Approach of not dividing roles as much as possible
When considering a product or feature that utilizes LLM, I build my own prototypes for at least the parts of the product that are related to LLM. In the process, I check the behavior of the dynamic prompts to see if they provide the expected value. If I get a good feel for it during that examination phase, I will summarize the plan in a brief document as usual and share it with the developers for discussion, along with the source code for the prototype. In other words, the approach is to expand the scope of what you can handle or respond to as much as possible and not divide roles.
Fortunately, ChatGPT (GPT-4) can generate quite a bit of working code, as long as it is common logic in common languages. It is not production-safe code, but it is sufficient for value verification before the development. If development for release can begin with value verification in place, unnecessary trial and error can be greatly reduced.

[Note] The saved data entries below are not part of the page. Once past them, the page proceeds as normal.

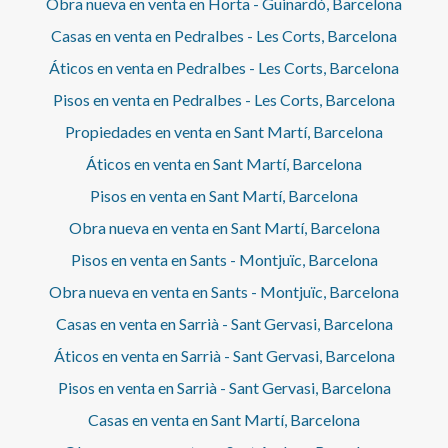
Obra nueva en venta en Horta - Guinardó, Barcelona
Casas en venta en Pedralbes - Les Corts, Barcelona
Áticos en venta en Pedralbes - Les Corts, Barcelona
Pisos en venta en Pedralbes - Les Corts, Barcelona
Propiedades en venta en Sant Martí, Barcelona
Áticos en venta en Sant Martí, Barcelona
Pisos en venta en Sant Martí, Barcelona
Obra nueva en venta en Sant Martí, Barcelona
Pisos en venta en Sants - Montjuïc, Barcelona
Obra nueva en venta en Sants - Montjuïc, Barcelona
Casas en venta en Sarrià - Sant Gervasi, Barcelona
Áticos en venta en Sarrià - Sant Gervasi, Barcelona
Pisos en venta en Sarrià - Sant Gervasi, Barcelona
Casas en venta en Sant Martí, Barcelona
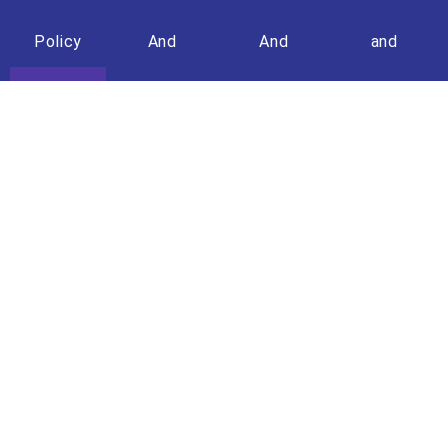
Policy
And
And
and
Condition
Condition
Returns
(Travel)
Policy
+603 - 8861 8722
+6013 - 609 7150
info@minhakimtravels.com
Ayer@8, LOT D-G-5,
Jalan P8G, 8C1, Presint 8,
62250 Putrajaya, Malaysia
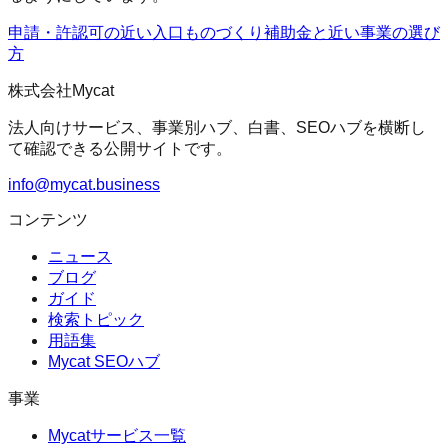
申請・許認可の近い入口
ものづくり補助金
と近い事業の選び
方
株式会社Mycat
法人向けサービス、事業別ハブ、白書、SEOハブを横断し
て確認できる公開サイトです。
info@mycat.business
コンテンツ
ニュース
ブログ
ガイド
検索トピック
用語集
Mycat SEOハブ
事業
Mycatサービス一覧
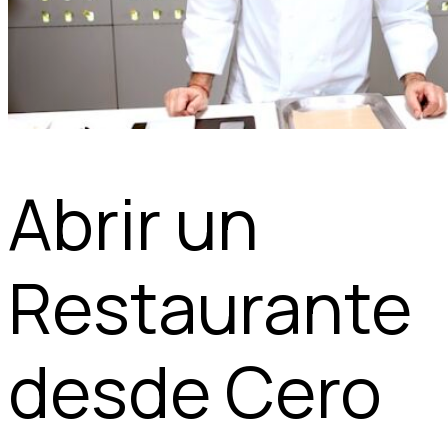
Abrir un
Restaurante
desde Cero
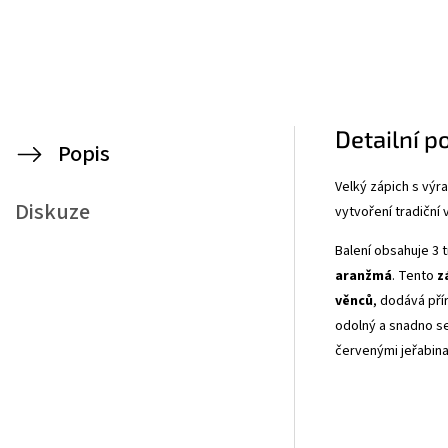
Detailní p
Popis
Velký zápich s vý
Diskuze
vytvoření tradiční
Balení obsahuje 3 t
aranžmá
. Tento
z
věnců
, dodává pří
odolný a snadno s
červenými jeřabin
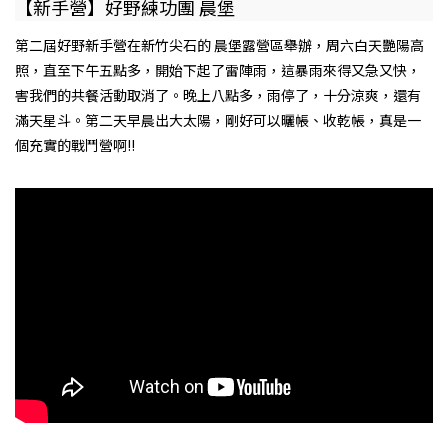
【新手營】好野練功團 晨堡
第二屆好野新手營在新竹尖石的 晨堡露營區舉辦，周六白天艷陽高
照，直至下午五點多，開始下起了雷陣雨，這暴雨來得又急又快，
害我們的共餐活動取消了。晚上八點多，雨停了，十分涼爽，還有
滿天星斗。第二天早晨出大太陽，剛好可以曬帳、收乾帳，真是一
個充實的戰鬥營啊!!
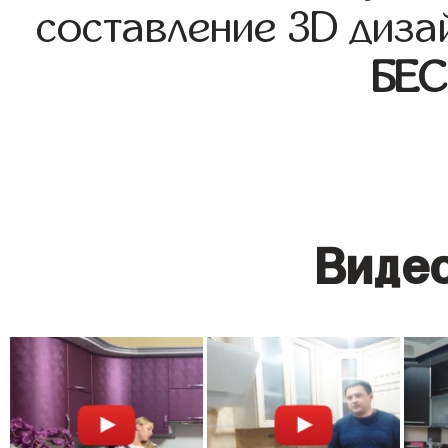
составление 3D диза
БЕ
Видео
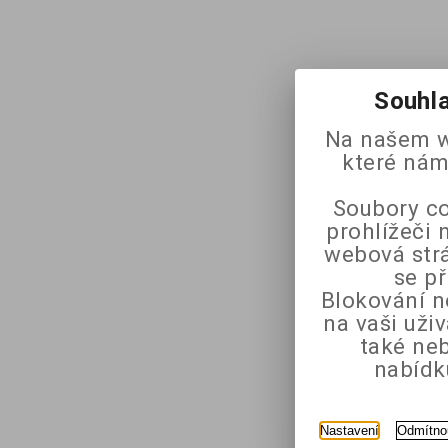
Souhla
Na našem w
které nám
Soubory co
prohlížeči 
webová strá
se p
Blokování n
na vaši uži
také ne
nabídk
Nastavení
Odmítno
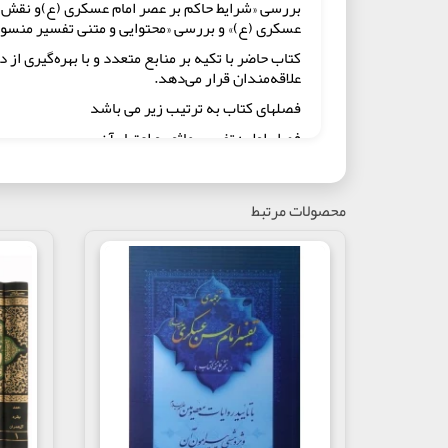
بررسی «شرایط حاکم بر عصر امام عسکری (ع)و نقش 
عسکری (ع)»‏ و بررسی «محتوایی و متنی تفسیر منسو
کتاب حاضر با تکیه بر منابع متعدد و با بهره‌گیری
علاقه‌مندان قرار می‌دهد.
فصلهای کتاب به ترتیب زیر می باشد
فصل اول : تفسیر ماثور و اعتبار آن
فصل دوم : میزان ارزیابی و اعتبار تفاسیر ماثور
فصل سوم : بررسی شرایط حاکم بر عصر امام عسکری
محصولات مرتبط
فصل چهارم : معرفی تفسیر منصوب به امام عسکری (
فصل پنجم : بررسی سندی از طریق شیخ صدوق به 
فصل ششم : بررسی محتوایی و متنی تفسیر
منصوب 
مولف : دکتر سیده فاطمه هاشمی
ناشر : انتشارات آستان قدس رضوی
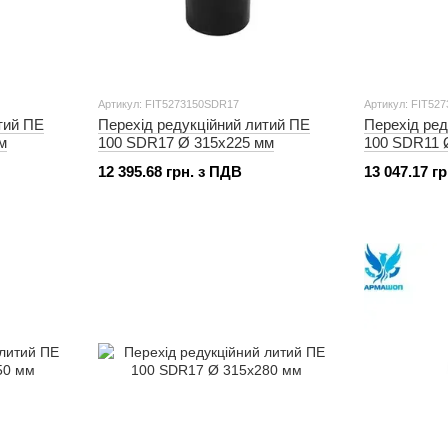
Артикул: FIT5273150SDR17
Артикул: FIT52
тий ПЕ
Перехід редукційний литий ПЕ
Перехід ред
м
100 SDR17 Ø 315x225 мм
100 SDR11 
12 395.68 грн. з ПДВ
13 047.17 г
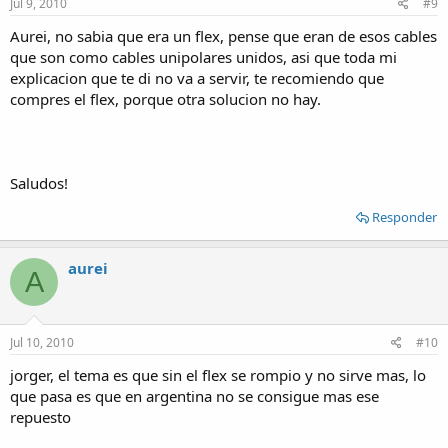
Jul 9, 2010
#9
Aurei, no sabia que era un flex, pense que eran de esos cables
que son como cables unipolares unidos, asi que toda mi
explicacion que te di no va a servir, te recomiendo que
compres el flex, porque otra solucion no hay.
Saludos!
Responder
aurei
A
Jul 10, 2010
#10
jorger, el tema es que sin el flex se rompio y no sirve mas, lo
que pasa es que en argentina no se consigue mas ese
repuesto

I myself had never written a single letter of Python code until a few months ago, but thanks to GPT-4, I’m getting by. Once I managed it, I started to enjoy it more and more, and little by little I started to write it myself. In addition, many OSS related to LLM are written in Python, and I have come to be able to read their source code as well. Reading the source code sometimes gives me new ideas, and I feel that this change in the division of roles has created a very good cycle.
At the end
To summarize briefly, the PM of a product that utilizes LLM, in addition to what it does and why it does it, might want to be able to prototype it with the help of LLM (although those who can do without LLM are not required to do so). If you can make your own prototypes. I think the process after that would be smoother and faster delivery. Of course, the exact opposite approach, i.e., a developer covering the role of PM, would have the same effect.
Interestingly, at rinna, where I now belong, such role overlap is happening naturally: I, the PM, write code and do prototyping, people from the research team do PM, people from the development team come up with plans, and so on. I don’t know if it’s a coincidence, but I think it’s an interesting phenomenon that managers are the first to start overlapping roles. I have no intention of arguing that everyone’s role should be expanded. I have no intention of advocating that everyone should expand their roles. People with deep expertise are always needed, and high expertise can never be replaced by the current level of AI.
On the other hand, considering both the fact that what can be done with LLM is still being explored in a positive sense (and can still be expanded) and that LLM itself can be a good assistant, I think that the current way of proceeding with development and the division of roles may not be optimal. However, I still do not know what form would be optimal. Therefore, for now, I would like to try to make an overlap between the roles by myself, and go through trial and error to see what kind of role-sharing would be best.